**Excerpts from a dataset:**
-------------------------
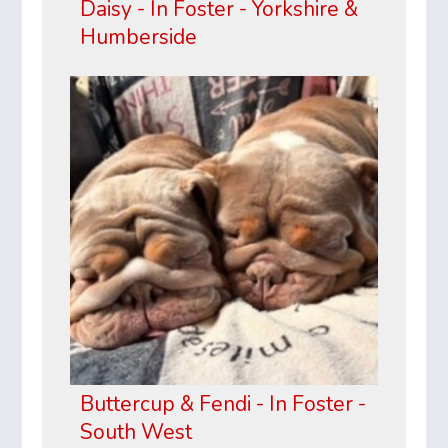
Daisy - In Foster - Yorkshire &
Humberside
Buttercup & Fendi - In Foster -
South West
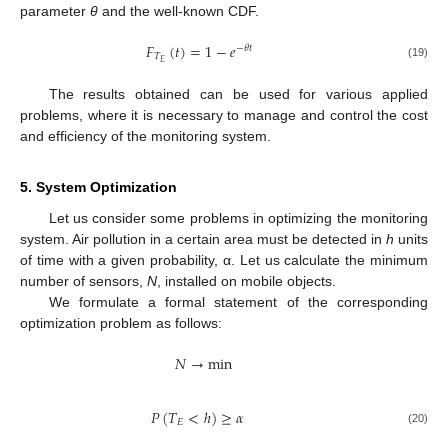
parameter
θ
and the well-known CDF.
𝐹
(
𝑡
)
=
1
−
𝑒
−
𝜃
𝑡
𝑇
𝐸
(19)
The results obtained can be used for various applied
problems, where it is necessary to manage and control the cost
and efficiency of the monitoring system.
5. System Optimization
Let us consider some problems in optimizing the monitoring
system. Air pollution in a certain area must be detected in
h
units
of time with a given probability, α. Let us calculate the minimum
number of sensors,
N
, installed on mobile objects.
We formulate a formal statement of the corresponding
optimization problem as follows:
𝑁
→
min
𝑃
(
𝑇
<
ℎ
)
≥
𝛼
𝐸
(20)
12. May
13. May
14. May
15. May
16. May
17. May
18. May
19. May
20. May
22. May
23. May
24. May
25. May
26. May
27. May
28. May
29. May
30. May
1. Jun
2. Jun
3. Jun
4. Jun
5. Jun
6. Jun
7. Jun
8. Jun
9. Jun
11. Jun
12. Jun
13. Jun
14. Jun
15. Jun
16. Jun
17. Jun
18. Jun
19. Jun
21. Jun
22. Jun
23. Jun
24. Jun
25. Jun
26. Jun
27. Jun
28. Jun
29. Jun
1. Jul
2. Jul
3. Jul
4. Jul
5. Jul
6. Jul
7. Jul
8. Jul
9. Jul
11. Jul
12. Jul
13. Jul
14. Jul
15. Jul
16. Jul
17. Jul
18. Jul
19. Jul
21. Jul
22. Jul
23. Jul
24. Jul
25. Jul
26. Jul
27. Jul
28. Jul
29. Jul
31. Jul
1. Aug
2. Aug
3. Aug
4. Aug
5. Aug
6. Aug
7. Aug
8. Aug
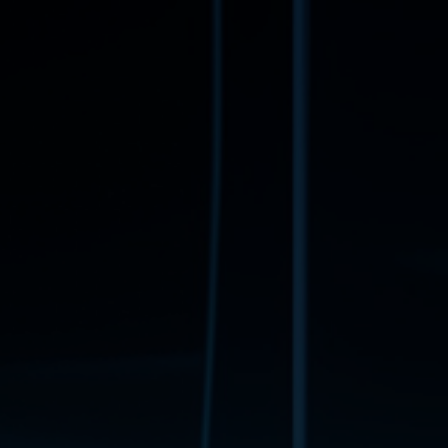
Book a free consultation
-------------------------
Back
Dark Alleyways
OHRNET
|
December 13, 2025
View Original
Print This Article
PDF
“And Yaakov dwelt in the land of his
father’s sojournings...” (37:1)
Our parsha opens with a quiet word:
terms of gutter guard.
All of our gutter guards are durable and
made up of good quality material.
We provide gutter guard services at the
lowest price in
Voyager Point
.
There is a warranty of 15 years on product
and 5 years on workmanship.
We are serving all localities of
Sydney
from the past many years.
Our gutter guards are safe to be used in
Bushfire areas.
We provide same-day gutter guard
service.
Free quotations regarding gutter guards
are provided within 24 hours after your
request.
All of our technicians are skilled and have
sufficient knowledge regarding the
-------------------------
**PROBLEM:** Search the entries for the word "problems" and copy every line that holds it.

**WRITTEN SOLUTION:**
problems, where it is necessary to manage and control the cost
Let us consider some problems in optimizing the monitoring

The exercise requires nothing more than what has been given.